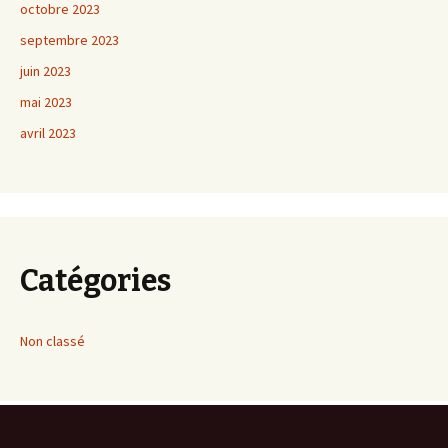
octobre 2023
septembre 2023
juin 2023
mai 2023
avril 2023
Catégories
Non classé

☆ ☆ ☆ ☆ ☆

What to do »
Write out all the entries precisely as given, omitting each image.

Worked solution »
octobre 2023
septembre 2023
juin 2023
mai 2023
avril 2023
Catégories
Non classé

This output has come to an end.